Ce que fait vraiment l’isolation passive
La réduction de bruit passive, c’est le cas le plus simple. Vous plaquez vos mains sur les oreilles, vous mettez des bouchons, vous portez un casque éteint, le principe est déjà là. Le bruit n’est pas analysé, il est juste freiné par un objet physique avant d’atteindre le conduit auditif ou l’oreille.
Dans l’audio portable, presque tous les écouteurs et casques font donc du passif par définition. Les oreillettes remplissent le conduit, les casques entourent l’oreille. Les exceptions existent, mais elles sont pensées pour laisser passer l’environnement. C’est le cas des casques ouverts recherchés par certains musiciens et audiophiles, ou des écouteurs à oreille ouverte qui montent dans le sport outdoor. Des modèles comme les Shokz OpenDots 2 se clipsent à l’extérieur de l’oreille pour garder le canal libre, pratique pour entendre une voix ou circuler en ville sans se faire surprendre par un SUV.
L’ANC, lui, détruit le bruit avant le tympan
Avec l’ANC, on change complètement de registre. Les micros placés sur le casque ou les écouteurs captent le bruit ambiant, puis un calcul embarqué fabrique un anti-bruit, un signal en opposition de phase. Quand ce signal rencontre le son extérieur, les deux s’annulent physiquement avant d’atteindre le tympan.

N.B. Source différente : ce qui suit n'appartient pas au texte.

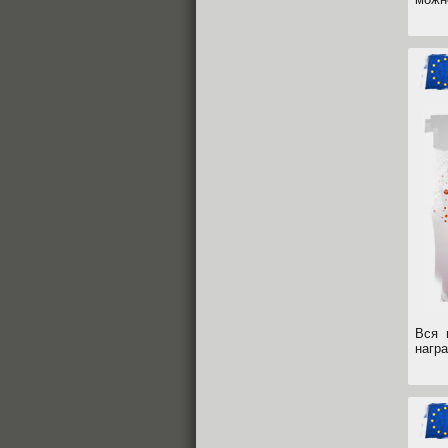
Вся 
нагр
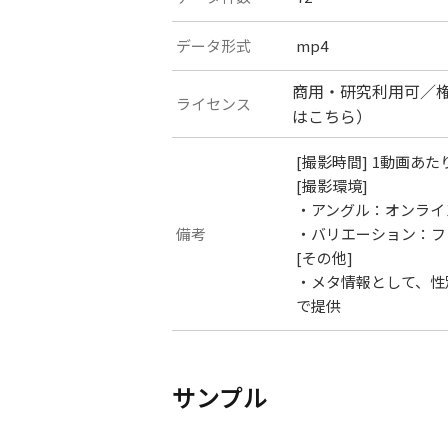
データ形式
mp4
商用・研究利用可／
ライセンス
は
こちら
）
[撮影時間] 1動画あた
[撮影環境]
・アングル：オンライ
備考
・バリエーション：フ
[その他]
・メタ情報として、性
で提供
サンプル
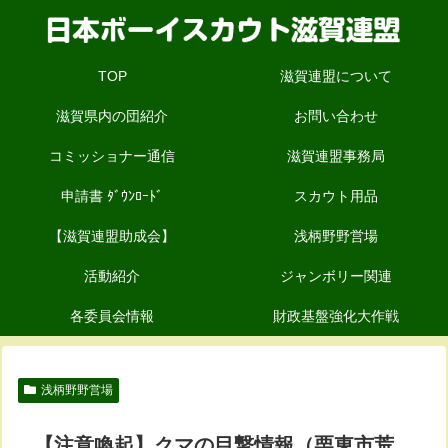
TOP
滋賀連盟について
滋賀県内の団紹介
お問い合わせ
コミッショナー通信
滋賀連盟事務局
申請書 ﾀﾞｳﾝﾛｰﾄﾞ
スカウト用品
【滋賀連盟助成会】
浅柄野野営場
活動紹介
ジャンボリー関連
各委員会情報
財政基盤強化大作戦
浅柄野野営場
【注意喚起】クマの目撃情報（栗東市荒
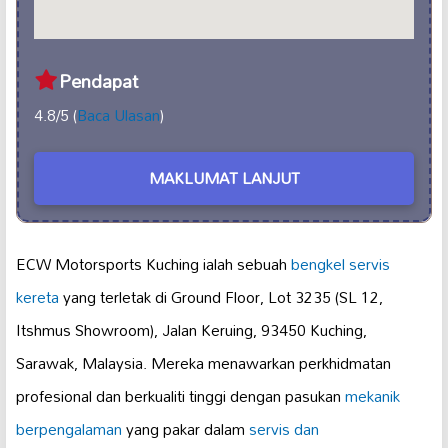
Pendapat
4.8/5 (
Baca Ulasan
)
MAKLUMAT LANJUT
ECW Motorsports Kuching ialah sebuah
bengkel servis
kereta
yang terletak di Ground Floor, Lot 3235 (SL 12,
Itshmus Showroom), Jalan Keruing, 93450 Kuching,
Sarawak, Malaysia. Mereka menawarkan perkhidmatan
profesional dan berkualiti tinggi dengan pasukan
mekanik
berpengalaman
yang pakar dalam
servis dan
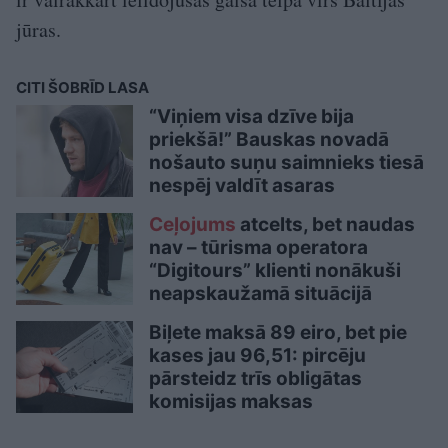
jūras.
CITI ŠOBRĪD LASA
“Viņiem visa dzīve bija
priekšā!” Bauskas novadā
nošauto suņu saimnieks tiesā
nespēj valdīt asaras
Ceļojums
atcelts, bet naudas
nav – tūrisma operatora
“Digitours” klienti nonākuši
neapskaužamā situācijā
Biļete maksā 89 eiro, bet pie
kases jau 96,51: pircēju
pārsteidz trīs obligātas
komisijas maksas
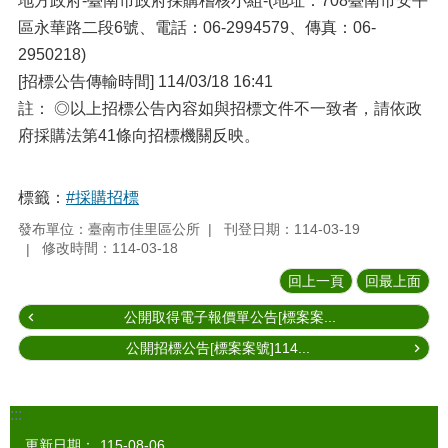
地方政府-臺南市政府採購稽核小組-(地址：708臺南市安平
區永華路二段6號、電話：06-2994579、傳真：06-
2950218)
[招標公告傳輸時間] 114/03/18 16:41
註： ◎以上招標公告內容如與招標文件不一致者，請依政
府採購法第41條向招標機關反映。
標籤：
#採購招標
發布單位：臺南市佳里區公所
刊登日期：114-03-19
修改時間：114-03-18
回上一頁
回最上面
公開取得電子報價單公告[標案案...
公開招標公告[標案案號]114...
:::
更新日期：
115-08-06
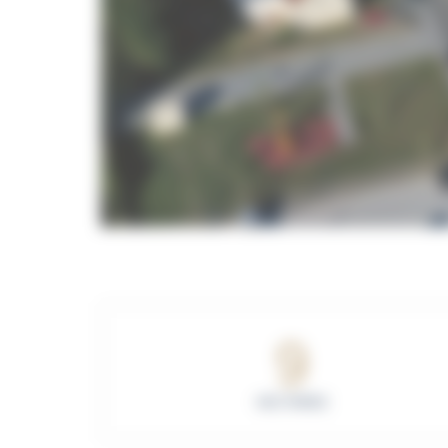
9
HECTARES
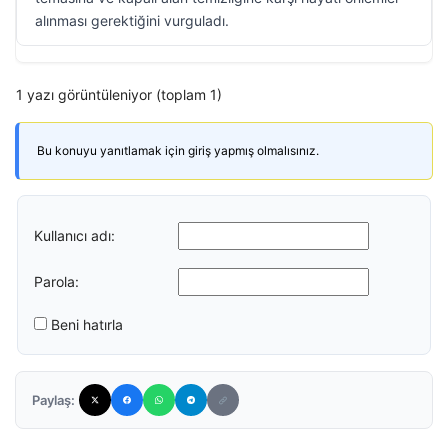
alınması gerektiğini vurguladı.
1 yazı görüntüleniyor (toplam 1)
Bu konuyu yanıtlamak için giriş yapmış olmalısınız.
Kullanıcı adı:
Parola:
Beni hatırla
Paylaş:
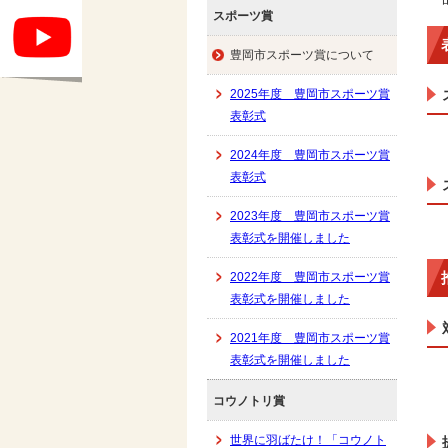
スポーツ賞
豊岡市スポーツ賞について
2025年度 豊岡市スポーツ賞
表彰式
2024年度 豊岡市スポーツ賞
表彰式
2023年度 豊岡市スポーツ賞
表彰式を開催しました
2022年度 豊岡市スポーツ賞
表彰式を開催しました
2021年度 豊岡市スポーツ賞
表彰式を開催しました
コウノトリ賞
世界に羽ばたけ！「コウノト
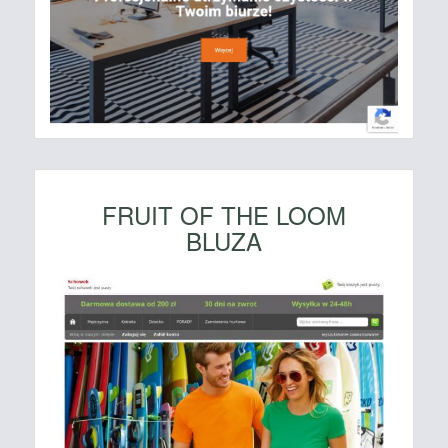
FRUIT OF THE LOOM
BLUZA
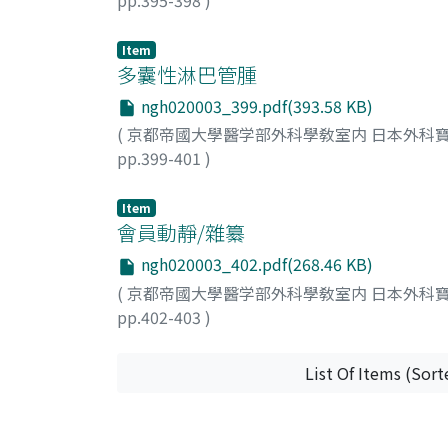
鹽見, 公平
;
Shiomi, Kohei
;
シオミ, コウヘイ
Item
多囊性淋巴管腫
ngh020003_399.pdf(393.58 KB)
(
京都帝國大學醫学部外科學敎室内 日本外科寶
pp.399-401
)
宮尾, 靖
;
Miyao, Yasushi
;
ミヤオ, ヤスシ
Item
會員動靜/雜纂
ngh020003_402.pdf(268.46 KB)
(
京都帝國大學醫学部外科學敎室内 日本外科寶
pp.402-403
)
List Of Items (Sort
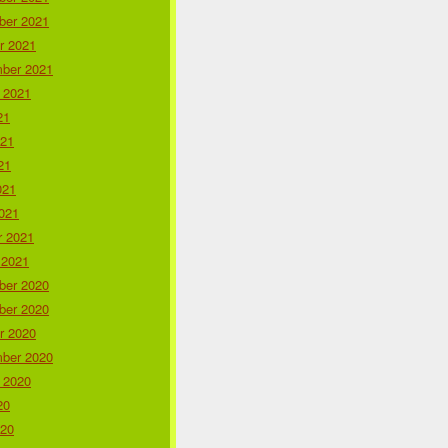
er 2021
r 2021
ber 2021
 2021
21
021
21
021
021
r 2021
 2021
er 2020
er 2020
r 2020
ber 2020
 2020
20
020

C’est ce qui équipe aujourd’hui des produits grand public très visibles, des AirPods Pro d’Apple aux références de Sony ou Bose. Sur le papier, l’idée est élégante. En pratique, elle demande une captation très précise du bruit d’origine.
Pourquoi les deux doivent travailler ensemble
Et c’est là que les limites apparaissent. Même avec plus de micros, l’ANC réagit toujours avec un léger retard. Le Sony WH-1000XM6, lancé cette année, embarque bien un réseau de 12 microphones, mais ça ne change pas la contrainte de fond. L’algorithme répond au bruit, il ne vit pas exactement en même temps que lui.
Résultat, l’ANC excelle surtout sur les sons constants et graves, typiquement une climatisation. Les voix, les échanges dans un café, tout ce qui bouge vite dans le spectre, passent bien plus facilement.
Du coup, le passif reste la première ligne de défense. Si le coussinet ne fait pas un bon joint autour de l’oreille, l’ANC perd en efficacité. C’est aussi pour ça que certaines personnes portant des lunettes obtiennent un moins bon résultat, les branches cassent l’étanchéité. Et c’est enfin ce qui explique l’écart entre des écouteurs intra et un gros casque circum-aural, le second bloque mécaniquement davantage de bruit avant même que l’électronique entre en scène.